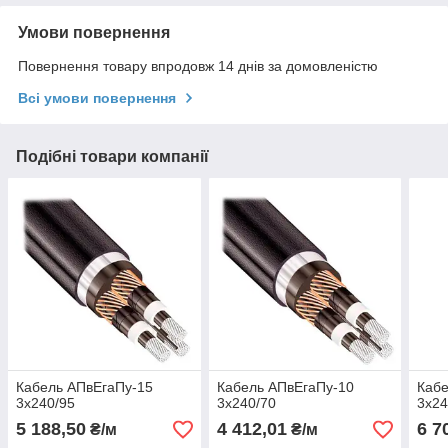
Умови повернення
Повернення товару впродовж 14 днів за домовленістю
Всі умови повернення
Подібні товари компанії
Кабель АПвЕгаПу‑15
Кабель АПвЕгаПу‑10
Кабе
3х240/95
3х240/70
3х24
5 188,50
4 412,01
6 7
₴/м
₴/м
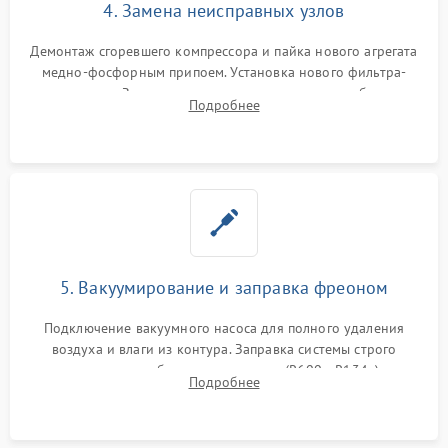
4. Замена неисправных узлов
Демонтаж сгоревшего компрессора и пайка нового агрегата
медно-фосфорным припоем. Установка нового фильтра-
осушителя. Замена изношенных вентиляторов обдува,
Подробнее
сломанных заслонок или поврежденных дверных петель.
5. Вакуумирование и заправка фреоном
Подключение вакуумного насоса для полного удаления
воздуха и влаги из контура. Заправка системы строго
дозированным объемом хладагента (R600a, R134a) по
Подробнее
электронным весам. Контроль рабочего давления в системе.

**Description of the task**
The string "нового" may appear in lines of the entries above. Say how many such lines there are, as a number only.

**Output for this task**
2